Task item — The entries that follow include a run beginning at the line with "Deep Learning Engineer" and ending at the line with "Специалист.ру"; restate that run word for word and leave the rest out.

Dataset entries Block Start

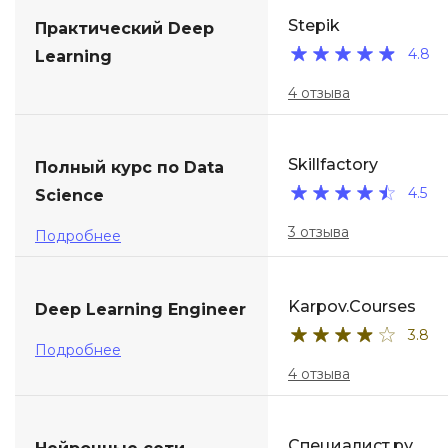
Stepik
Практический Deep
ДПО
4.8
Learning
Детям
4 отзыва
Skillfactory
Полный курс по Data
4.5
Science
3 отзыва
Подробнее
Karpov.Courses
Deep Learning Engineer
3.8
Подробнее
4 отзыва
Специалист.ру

Dataset entries Block End
Dataset entries Block Start

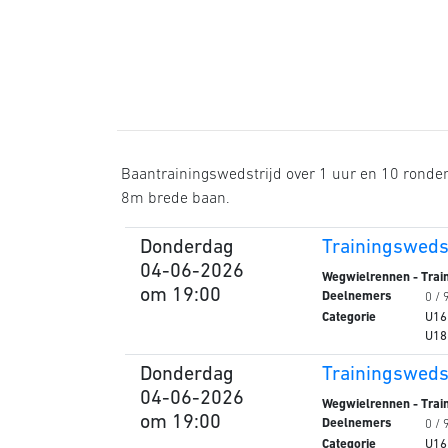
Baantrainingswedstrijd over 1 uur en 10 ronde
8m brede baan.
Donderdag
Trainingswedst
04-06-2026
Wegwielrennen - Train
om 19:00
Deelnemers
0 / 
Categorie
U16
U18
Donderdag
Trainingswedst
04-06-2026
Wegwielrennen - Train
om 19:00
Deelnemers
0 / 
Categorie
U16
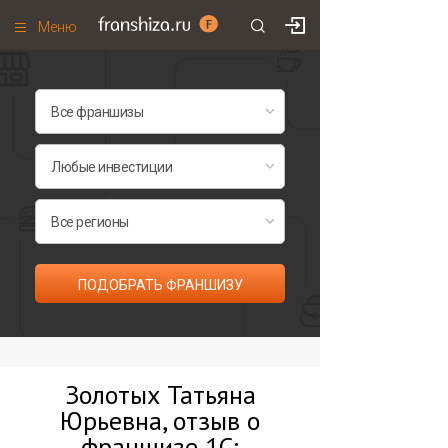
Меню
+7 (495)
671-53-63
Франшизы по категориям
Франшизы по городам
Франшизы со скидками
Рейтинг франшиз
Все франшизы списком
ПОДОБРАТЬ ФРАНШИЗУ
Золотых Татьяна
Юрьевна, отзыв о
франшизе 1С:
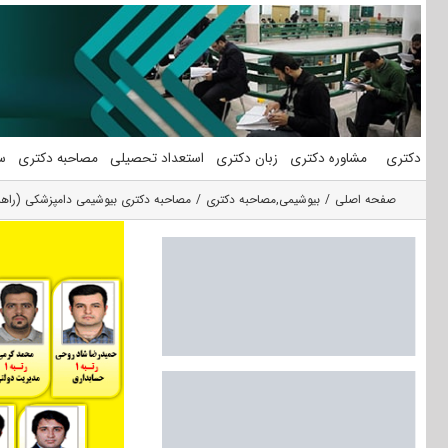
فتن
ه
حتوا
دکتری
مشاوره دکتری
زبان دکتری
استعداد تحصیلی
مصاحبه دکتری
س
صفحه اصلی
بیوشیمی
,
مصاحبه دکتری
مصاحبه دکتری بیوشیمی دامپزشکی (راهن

Dataset entries Block End
Dataset entries Block Start

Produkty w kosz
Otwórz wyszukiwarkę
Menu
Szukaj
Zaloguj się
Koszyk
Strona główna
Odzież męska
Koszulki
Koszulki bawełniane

Dataset entries Block End

Answer below —
Deep Learning Engineer
3.8
Подробнее
4 отзыва
Специалист.ру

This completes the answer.